B. O. B Bob

We recently suffered the loss of a beloved family member, my brother-in-law Bob. His death was one of those ‘it won’t be long’ sort of expected moments that still breaks your heart; and pisses you off when it happens.

Bob was my wife’s sister DiAnn’s husband. He was about fourteen years older than me although I hardly noticed the age difference. I was three years into my sobriety when my wife, Daryl and I visited them in Florida. Shortly after we arrived Bob handed me two newspaper clippings listing the times and locations of AA meetings in the area. He didn’t say anything further to me about it except that he would be happy to drive me to either of them if I wanted.

What a guy.

Lot’s of folks have had reason to comment on Bob’s frugality, I will only say this: Daryl and I were once visiting them over our wedding anniversary, Bob was shocked that I was going to spend xxx dollars on a card that my wife would only read once.

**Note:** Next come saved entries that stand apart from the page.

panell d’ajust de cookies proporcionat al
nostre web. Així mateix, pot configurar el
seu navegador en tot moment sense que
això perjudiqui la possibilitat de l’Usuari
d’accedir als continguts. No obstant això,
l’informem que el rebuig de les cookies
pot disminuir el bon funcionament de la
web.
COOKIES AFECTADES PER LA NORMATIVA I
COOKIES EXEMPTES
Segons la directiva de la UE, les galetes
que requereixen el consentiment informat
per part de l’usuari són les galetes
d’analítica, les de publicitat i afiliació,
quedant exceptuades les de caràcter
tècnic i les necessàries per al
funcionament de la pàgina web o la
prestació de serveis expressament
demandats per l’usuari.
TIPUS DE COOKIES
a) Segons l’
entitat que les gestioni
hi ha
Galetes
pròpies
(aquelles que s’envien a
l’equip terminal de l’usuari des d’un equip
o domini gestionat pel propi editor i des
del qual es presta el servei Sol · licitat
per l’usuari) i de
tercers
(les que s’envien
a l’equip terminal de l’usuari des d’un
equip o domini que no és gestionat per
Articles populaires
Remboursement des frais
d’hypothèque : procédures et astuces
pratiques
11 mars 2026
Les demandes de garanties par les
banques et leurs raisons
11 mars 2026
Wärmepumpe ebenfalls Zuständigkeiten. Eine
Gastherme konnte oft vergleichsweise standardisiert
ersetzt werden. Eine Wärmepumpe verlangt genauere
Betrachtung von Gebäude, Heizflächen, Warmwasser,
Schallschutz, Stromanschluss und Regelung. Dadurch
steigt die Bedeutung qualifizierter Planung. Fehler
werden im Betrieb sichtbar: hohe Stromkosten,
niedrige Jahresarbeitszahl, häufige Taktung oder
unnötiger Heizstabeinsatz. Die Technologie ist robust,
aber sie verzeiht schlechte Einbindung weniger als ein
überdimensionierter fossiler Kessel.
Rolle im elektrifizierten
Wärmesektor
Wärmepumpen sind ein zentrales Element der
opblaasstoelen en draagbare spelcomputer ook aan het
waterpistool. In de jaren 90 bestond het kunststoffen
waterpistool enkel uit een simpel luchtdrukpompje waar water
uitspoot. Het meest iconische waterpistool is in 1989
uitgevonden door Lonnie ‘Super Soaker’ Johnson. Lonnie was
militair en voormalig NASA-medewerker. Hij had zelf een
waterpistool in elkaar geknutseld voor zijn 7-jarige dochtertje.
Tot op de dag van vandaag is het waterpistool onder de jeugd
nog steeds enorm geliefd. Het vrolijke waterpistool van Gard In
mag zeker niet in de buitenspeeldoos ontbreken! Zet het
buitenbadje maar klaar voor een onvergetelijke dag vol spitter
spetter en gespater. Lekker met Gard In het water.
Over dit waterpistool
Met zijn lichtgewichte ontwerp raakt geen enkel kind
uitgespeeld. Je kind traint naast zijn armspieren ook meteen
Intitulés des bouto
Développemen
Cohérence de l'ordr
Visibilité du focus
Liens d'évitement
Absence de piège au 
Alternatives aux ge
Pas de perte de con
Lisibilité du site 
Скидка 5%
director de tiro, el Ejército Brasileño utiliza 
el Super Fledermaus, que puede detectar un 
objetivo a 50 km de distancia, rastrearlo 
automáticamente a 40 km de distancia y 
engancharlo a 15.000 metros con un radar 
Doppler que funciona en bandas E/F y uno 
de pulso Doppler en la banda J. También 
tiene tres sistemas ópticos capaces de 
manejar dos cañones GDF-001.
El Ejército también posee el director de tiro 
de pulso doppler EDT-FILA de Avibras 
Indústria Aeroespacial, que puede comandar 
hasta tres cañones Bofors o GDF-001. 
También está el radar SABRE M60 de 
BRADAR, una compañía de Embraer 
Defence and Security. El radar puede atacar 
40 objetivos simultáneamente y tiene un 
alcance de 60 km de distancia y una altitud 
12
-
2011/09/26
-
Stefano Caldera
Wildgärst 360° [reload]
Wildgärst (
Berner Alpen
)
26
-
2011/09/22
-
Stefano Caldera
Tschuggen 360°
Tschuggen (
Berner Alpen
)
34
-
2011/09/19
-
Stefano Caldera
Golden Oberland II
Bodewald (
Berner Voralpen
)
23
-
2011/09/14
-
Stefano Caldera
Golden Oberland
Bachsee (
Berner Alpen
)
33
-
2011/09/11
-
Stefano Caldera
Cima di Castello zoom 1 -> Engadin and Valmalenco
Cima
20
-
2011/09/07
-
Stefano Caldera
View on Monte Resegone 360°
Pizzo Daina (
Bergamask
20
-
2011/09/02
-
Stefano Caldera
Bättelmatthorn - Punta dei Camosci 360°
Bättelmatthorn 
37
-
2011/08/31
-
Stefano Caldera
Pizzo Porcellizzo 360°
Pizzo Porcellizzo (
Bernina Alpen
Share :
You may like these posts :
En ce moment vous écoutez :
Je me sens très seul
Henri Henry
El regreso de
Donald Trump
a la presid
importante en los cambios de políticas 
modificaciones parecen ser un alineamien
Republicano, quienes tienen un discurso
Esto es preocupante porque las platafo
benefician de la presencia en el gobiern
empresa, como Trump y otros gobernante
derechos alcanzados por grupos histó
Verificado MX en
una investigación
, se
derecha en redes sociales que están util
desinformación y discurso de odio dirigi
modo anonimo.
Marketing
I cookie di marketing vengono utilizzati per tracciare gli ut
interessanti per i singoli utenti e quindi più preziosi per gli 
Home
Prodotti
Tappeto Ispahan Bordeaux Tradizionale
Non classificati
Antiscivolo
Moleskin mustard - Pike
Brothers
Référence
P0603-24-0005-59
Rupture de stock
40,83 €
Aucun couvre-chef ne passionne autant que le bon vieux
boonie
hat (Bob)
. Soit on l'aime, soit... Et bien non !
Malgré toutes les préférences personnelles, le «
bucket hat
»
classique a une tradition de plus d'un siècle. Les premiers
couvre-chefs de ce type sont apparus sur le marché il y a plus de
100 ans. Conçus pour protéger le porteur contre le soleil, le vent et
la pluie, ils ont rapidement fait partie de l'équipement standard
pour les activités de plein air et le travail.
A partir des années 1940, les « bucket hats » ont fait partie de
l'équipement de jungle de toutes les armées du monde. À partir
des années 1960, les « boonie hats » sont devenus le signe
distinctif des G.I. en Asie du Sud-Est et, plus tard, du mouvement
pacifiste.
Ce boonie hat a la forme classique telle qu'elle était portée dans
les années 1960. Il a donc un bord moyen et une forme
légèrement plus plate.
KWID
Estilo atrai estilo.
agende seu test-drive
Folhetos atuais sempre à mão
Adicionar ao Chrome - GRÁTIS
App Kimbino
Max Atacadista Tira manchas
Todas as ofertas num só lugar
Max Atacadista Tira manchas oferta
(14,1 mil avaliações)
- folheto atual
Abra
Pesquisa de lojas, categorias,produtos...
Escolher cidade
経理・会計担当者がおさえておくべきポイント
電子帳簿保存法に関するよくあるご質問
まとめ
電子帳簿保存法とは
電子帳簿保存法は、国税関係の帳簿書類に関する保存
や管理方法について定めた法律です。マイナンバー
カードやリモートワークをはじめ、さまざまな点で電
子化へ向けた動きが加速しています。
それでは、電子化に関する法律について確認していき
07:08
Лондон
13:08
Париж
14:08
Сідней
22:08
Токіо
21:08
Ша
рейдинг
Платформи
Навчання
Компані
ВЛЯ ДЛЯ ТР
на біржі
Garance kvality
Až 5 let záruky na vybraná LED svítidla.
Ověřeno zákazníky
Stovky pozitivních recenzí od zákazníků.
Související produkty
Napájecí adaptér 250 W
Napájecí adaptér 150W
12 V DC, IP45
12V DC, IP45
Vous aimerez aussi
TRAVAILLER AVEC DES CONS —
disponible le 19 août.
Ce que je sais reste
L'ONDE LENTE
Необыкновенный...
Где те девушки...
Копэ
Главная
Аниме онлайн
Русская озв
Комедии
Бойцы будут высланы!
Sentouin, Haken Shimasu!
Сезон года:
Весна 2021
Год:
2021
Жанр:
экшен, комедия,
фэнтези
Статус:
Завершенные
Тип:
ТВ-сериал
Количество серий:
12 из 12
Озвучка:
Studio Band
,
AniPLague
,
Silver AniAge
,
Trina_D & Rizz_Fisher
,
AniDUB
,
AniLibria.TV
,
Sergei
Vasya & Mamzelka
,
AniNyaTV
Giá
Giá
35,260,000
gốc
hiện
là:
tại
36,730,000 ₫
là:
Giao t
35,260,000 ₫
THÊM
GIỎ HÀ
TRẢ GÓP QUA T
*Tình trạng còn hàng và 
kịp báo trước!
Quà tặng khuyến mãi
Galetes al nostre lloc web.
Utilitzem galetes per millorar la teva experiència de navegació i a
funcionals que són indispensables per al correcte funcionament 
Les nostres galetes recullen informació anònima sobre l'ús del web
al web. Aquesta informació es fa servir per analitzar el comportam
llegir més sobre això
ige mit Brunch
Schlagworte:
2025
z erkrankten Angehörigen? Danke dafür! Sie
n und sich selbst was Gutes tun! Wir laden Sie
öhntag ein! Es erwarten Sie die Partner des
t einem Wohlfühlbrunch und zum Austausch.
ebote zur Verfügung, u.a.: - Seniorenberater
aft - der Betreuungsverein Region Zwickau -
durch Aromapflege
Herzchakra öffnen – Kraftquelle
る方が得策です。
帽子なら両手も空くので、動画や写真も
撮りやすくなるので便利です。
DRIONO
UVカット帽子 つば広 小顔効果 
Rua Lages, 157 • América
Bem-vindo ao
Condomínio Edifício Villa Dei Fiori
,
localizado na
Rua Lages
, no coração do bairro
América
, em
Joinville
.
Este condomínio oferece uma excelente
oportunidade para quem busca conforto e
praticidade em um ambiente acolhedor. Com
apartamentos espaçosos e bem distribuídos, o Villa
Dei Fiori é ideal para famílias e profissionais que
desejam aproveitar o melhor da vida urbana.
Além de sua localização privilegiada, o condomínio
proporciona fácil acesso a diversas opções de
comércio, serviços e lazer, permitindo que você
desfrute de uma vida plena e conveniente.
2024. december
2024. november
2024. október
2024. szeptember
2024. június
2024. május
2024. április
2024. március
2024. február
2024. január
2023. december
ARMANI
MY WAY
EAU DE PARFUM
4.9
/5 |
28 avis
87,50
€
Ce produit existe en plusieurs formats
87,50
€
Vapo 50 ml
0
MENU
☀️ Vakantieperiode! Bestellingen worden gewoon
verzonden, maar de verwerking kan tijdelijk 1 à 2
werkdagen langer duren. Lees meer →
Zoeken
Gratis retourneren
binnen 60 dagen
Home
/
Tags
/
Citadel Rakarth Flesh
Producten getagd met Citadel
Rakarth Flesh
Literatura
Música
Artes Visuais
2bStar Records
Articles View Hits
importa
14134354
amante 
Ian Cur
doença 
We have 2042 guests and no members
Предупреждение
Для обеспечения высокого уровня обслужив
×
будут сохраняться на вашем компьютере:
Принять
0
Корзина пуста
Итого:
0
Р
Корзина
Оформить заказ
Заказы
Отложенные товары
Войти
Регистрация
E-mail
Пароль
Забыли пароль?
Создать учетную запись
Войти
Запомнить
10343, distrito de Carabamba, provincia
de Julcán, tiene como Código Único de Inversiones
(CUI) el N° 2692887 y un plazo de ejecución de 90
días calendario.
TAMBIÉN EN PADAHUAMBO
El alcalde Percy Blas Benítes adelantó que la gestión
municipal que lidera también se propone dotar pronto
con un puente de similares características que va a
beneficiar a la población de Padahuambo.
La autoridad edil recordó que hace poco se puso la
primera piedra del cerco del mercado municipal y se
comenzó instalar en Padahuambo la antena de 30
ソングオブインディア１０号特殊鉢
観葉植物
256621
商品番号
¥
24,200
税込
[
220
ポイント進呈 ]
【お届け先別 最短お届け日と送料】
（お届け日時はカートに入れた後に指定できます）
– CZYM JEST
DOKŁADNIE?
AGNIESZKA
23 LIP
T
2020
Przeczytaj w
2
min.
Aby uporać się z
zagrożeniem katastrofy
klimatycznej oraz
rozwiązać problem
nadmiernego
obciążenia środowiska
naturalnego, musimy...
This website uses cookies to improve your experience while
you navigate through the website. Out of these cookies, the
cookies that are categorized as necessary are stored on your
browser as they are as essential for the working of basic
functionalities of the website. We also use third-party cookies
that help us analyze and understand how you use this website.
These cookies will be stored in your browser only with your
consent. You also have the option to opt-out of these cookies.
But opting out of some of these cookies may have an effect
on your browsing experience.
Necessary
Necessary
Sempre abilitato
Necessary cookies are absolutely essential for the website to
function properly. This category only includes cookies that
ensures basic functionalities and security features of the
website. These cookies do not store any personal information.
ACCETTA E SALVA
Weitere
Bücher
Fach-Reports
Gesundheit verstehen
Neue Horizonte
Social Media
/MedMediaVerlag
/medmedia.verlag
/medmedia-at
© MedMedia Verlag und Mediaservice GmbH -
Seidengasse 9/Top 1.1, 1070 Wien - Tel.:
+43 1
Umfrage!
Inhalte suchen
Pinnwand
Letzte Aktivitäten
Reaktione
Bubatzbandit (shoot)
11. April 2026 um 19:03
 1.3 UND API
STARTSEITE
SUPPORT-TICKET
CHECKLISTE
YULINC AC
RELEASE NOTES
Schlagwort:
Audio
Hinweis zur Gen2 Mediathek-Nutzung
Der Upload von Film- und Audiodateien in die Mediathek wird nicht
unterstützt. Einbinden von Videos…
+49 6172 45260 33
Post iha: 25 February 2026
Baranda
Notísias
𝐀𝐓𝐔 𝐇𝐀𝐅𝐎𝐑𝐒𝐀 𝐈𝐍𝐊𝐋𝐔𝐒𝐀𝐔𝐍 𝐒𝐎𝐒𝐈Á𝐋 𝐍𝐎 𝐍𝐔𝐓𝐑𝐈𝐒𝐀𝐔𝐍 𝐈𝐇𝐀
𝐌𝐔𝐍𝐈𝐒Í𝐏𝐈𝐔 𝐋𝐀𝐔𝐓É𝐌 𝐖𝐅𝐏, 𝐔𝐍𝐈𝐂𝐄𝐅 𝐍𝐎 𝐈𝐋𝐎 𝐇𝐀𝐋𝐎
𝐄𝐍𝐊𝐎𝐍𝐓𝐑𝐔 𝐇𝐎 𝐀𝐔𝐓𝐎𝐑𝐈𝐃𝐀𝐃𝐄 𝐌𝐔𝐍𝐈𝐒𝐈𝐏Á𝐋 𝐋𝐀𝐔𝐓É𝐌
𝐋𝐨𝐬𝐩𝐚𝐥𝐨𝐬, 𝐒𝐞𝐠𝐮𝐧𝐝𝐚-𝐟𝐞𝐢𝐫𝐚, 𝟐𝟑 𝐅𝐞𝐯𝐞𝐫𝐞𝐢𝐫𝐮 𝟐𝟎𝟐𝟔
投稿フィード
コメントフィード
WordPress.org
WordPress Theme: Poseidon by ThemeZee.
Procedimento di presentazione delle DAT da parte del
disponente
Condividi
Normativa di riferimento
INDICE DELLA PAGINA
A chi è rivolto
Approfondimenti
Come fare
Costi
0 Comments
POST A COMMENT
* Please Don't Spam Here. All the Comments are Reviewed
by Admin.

He wouldn’t go down the card aisle with me.

Seriously.


If I wanted to torture Bob, and believe me I often did, I would buy a five dollar greeting card and wave it in his face.

Bob showed me the joy of driving a car right down the beach in Daytona, Florida, setting up a tent, a grill and cooking sausages for lunch.

Bob taught me that you never order coffee or a soda at the restaurant “because that’s how they get you.” A phrase I now use quite often.

Bob taught me that you can return anything to any store.

Period.

He also taught me (in the same lesson) that I don’t ever want to go Black Friday shopping again as long as I live. He convinced me to stand in a Walmart at 3 AM with my hand on a computer while he was elsewhere in the store securing a slow cooker or some other essential item. Later that morning while I was sleeping off my breakfast he went to two other stores and bought two other computers, brought them home, inspected them, and took all three of them back.

Don’t ask.

Bob taught me to sit with another person and be comfortable with silence.

But of all the things Bob taught me – I am most grateful for his teaching me how to ‘husband.’ Early on in my marriage we were visiting them in Florida. I grabbed DiAnn’s lawn chair and started to set it up. Bob took it out of my hand and said: “Here I’ll do that – she’s my problem not yours.” I chuckled and thought that this was an opening for a man-to-man laugh about the ‘ole ball and chain’ but he didn’t say anything further. I watched him closely after that and soon realized it was easier for him to refer to her as his ‘problem’ rather than say “Here I’ll do that – she’s the most important person in my life.”

I often kid my wife and tell her “I am not your problem.”

My heart sings every time she replies “Yes you are” because I know what that means now. My wonderful, kind quirky brother-in-law Bob taught me.